Nematic transition and highly two-dimensional superconductivity in BaTi₂Bi₂O revealed by ²⁰⁹Bi-nuclear magnetic resonance/nuclear quadrupole resonance measurements

In this Rapid Communication, a set of $^{209}$Bi-nuclear magnetic resonance (NMR)/nuclear quadrupole resonance (NQR) measurements has been performed to investigate the physical properties of superconducting (SC) BaTi$_2$Bi$_2$O from a microscopic point of view. The NMR and NQR spectra at 5~K can be reproduced with a non-zero in-plane anisotropic parameter $\eta$, indicating the breaking of the in-plane four-fold symmetry at the Bi site without any magnetic order, i.e., `the electronic nematic state'. In the SC state, the nuclear spin-lattice relaxation rate divided by temperature, $1/T_1T$, does not change even below $T_{\rm c}$, while a clear SC transition was observed with a diamagnetic signal.

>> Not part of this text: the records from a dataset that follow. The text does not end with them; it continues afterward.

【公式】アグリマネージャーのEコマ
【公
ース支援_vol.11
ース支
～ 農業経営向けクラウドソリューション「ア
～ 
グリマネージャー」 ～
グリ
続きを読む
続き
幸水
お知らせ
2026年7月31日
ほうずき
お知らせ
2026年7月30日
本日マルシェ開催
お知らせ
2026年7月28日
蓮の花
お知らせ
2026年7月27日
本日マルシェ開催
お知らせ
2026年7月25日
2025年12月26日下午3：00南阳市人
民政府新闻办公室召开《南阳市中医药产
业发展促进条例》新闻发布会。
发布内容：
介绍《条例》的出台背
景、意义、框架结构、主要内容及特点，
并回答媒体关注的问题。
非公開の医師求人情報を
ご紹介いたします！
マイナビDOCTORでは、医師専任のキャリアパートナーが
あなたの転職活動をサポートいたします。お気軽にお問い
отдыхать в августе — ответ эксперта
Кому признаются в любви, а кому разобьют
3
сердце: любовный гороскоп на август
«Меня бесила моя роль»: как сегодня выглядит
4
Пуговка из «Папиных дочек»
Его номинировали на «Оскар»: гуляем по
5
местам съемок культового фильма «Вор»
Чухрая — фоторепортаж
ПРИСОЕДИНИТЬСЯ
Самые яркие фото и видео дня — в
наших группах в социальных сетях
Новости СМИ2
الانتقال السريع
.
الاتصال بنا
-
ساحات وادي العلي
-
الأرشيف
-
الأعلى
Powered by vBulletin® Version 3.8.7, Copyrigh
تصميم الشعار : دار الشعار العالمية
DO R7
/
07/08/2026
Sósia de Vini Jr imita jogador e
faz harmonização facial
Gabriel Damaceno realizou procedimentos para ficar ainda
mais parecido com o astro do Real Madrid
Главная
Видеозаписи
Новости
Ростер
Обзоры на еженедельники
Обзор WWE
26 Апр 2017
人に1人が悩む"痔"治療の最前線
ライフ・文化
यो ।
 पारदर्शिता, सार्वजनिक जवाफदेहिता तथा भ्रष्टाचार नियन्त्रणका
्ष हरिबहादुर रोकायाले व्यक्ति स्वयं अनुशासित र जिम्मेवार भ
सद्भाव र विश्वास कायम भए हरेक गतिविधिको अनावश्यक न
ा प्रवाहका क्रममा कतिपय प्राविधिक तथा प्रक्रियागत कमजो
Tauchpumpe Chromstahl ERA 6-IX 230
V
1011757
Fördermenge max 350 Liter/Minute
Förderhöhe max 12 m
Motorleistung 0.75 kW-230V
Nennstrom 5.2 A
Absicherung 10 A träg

This observation can be attributed to the strong two-dimensionality in BaTi$_2$Bi$_2$O. Comparing the NMR/NQR results among BaTi$_2$$Pn$$_2$O ($Pn$ = As, Sb, and Bi), it was found that the normal and SC properties of BaTi$_2$Bi$_2$O were considerably different from those of BaTi$_2$Sb$_2$O and BaTi$_2$As$_2$O, which might explain the two-dome structure of $T_{\rm c}$ in this system.